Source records
=== Section Start ===

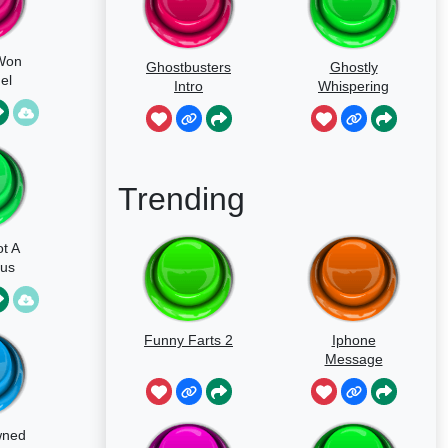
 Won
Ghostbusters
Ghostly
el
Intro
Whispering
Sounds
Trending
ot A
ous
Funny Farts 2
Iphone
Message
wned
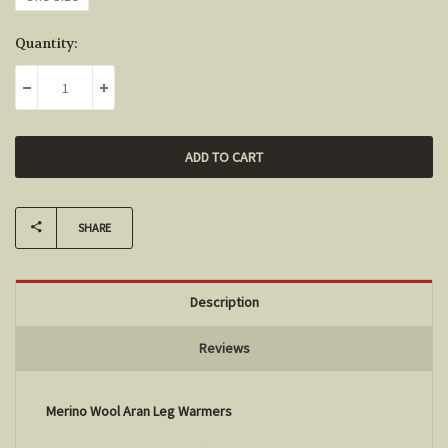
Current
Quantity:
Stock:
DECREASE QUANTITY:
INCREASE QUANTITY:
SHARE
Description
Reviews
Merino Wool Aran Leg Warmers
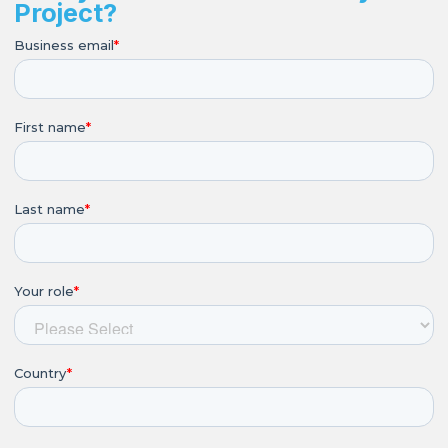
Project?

=== Section End ===
=== Section Start ===

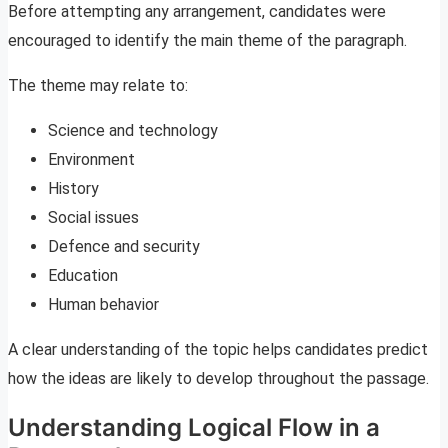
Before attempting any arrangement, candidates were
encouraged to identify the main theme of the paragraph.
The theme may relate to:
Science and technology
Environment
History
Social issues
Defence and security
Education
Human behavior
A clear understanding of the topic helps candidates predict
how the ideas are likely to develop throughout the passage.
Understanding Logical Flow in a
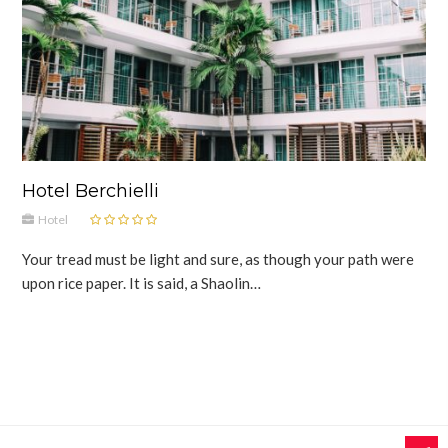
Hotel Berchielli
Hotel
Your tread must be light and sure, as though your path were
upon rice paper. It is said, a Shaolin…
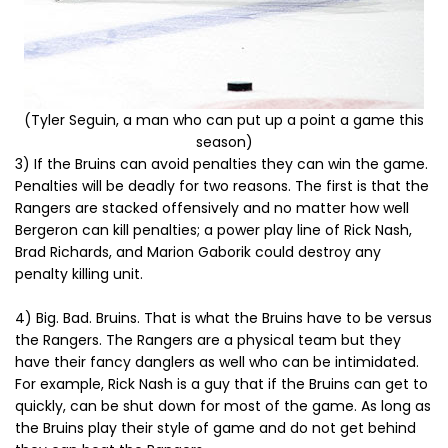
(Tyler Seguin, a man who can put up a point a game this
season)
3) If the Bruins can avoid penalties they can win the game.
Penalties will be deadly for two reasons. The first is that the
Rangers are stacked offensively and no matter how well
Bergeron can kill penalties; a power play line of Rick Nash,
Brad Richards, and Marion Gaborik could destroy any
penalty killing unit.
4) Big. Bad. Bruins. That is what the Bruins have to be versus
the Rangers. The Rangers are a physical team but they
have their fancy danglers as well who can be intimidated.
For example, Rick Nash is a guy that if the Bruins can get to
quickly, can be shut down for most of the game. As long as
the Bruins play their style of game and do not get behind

=== Section End ===

What to work on:
Here the job is to copy the stretch of records from the line containing "A clear understanding" through the line containing "3) If the Bruins", word for word. Leave every picture out.

Problem solution:
A clear understanding of the topic helps candidates predict
how the ideas are likely to develop throughout the passage.
Understanding Logical Flow in a
Hotel Berchielli
Hotel
Your tread must be light and sure, as though your path were
upon rice paper. It is said, a Shaolin…
(Tyler Seguin, a man who can put up a point a game this
season)
3) If the Bruins can avoid penalties they can win the game.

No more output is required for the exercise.